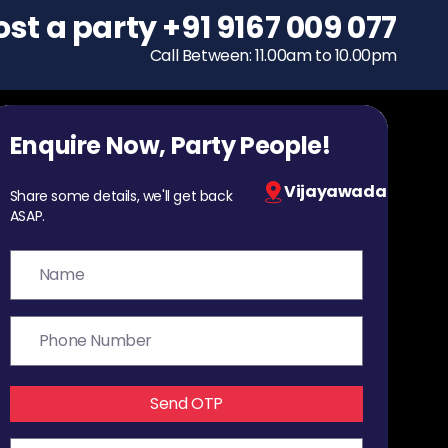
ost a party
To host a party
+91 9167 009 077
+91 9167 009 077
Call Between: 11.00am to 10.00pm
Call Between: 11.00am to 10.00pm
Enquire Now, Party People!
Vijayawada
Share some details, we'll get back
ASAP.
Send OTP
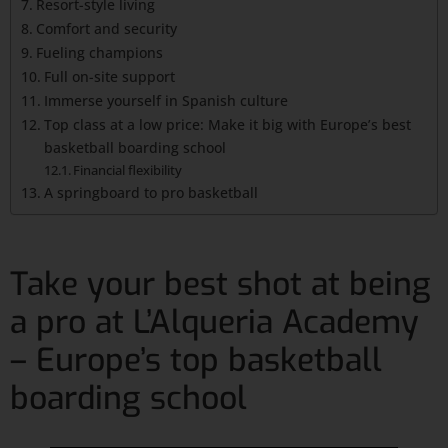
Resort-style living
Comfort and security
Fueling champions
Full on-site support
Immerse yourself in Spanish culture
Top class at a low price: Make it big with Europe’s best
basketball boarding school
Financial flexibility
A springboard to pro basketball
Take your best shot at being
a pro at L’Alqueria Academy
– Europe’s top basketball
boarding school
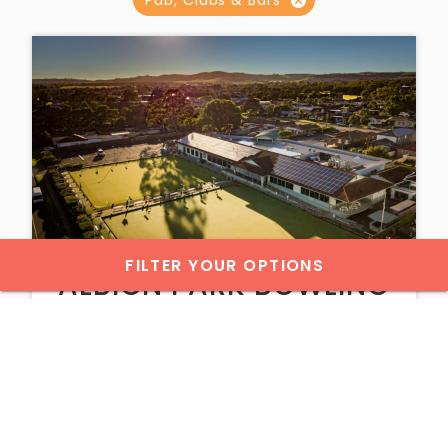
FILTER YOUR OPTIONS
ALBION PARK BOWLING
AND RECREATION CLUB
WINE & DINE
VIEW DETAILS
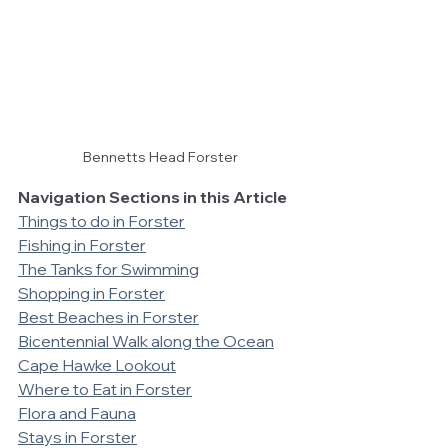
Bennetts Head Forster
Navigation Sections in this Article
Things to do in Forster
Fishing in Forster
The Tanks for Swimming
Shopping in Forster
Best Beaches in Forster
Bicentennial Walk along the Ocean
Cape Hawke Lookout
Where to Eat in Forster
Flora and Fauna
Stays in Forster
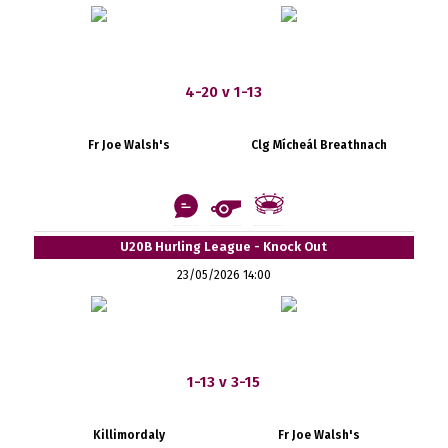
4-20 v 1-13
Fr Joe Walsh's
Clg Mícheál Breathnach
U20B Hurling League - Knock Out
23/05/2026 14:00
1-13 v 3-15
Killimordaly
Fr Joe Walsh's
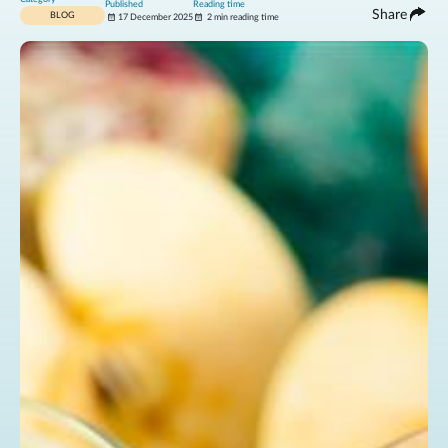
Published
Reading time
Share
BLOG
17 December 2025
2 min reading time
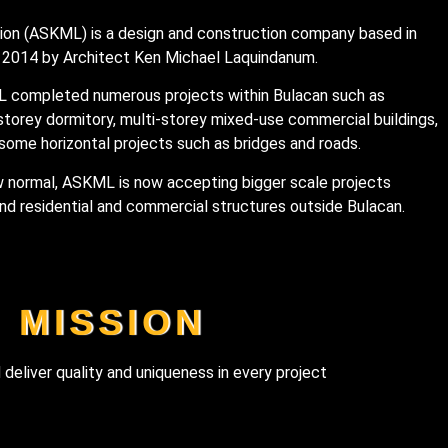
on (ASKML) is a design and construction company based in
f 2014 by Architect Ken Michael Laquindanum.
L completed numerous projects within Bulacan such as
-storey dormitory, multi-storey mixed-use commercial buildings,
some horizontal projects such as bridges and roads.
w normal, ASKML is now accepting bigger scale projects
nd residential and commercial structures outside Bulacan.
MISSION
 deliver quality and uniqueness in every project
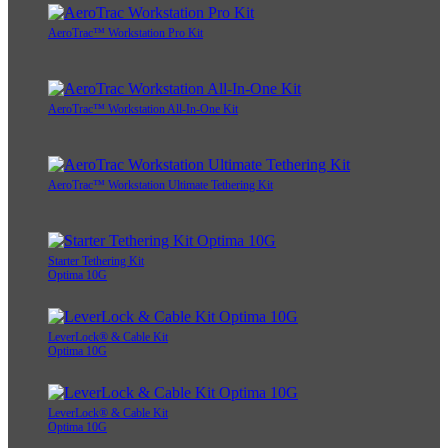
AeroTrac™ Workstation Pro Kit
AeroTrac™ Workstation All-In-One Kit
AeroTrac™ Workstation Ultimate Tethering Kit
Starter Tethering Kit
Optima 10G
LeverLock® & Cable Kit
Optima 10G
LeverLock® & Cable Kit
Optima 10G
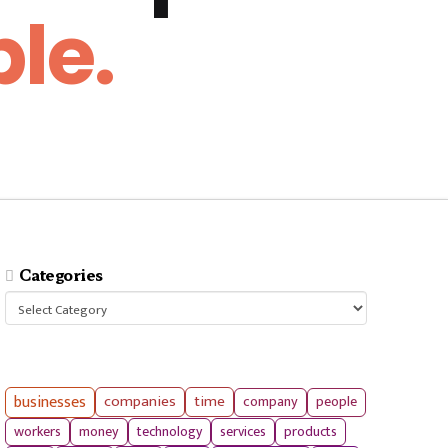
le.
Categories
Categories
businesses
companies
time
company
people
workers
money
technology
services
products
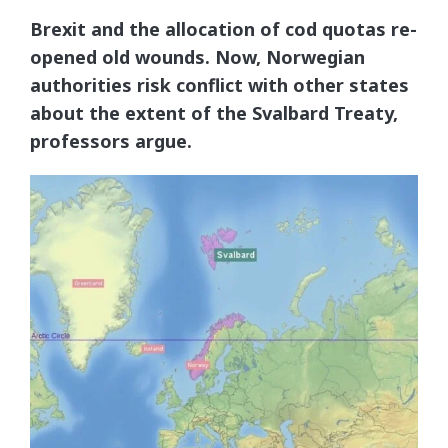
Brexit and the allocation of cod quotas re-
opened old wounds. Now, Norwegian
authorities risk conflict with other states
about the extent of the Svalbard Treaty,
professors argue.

· · ·

TASK ITEM:
Your answer must be an exact copy of the lines from the start of the entries through the line with "Immerse yourself in Spanish culture", with no pictures.

EXERCISE ANSWER:
ost a party
To host a party
+91 9167 009 077
+91 9167 009 077
Call Between: 11.00am to 10.00pm
Call Between: 11.00am to 10.00pm
Enquire Now, Party People!
Vijayawada
Share some details, we'll get back
ASAP.
Send OTP
Resort-style living
Comfort and security
Fueling champions
Full on-site support
Immerse yourself in Spanish culture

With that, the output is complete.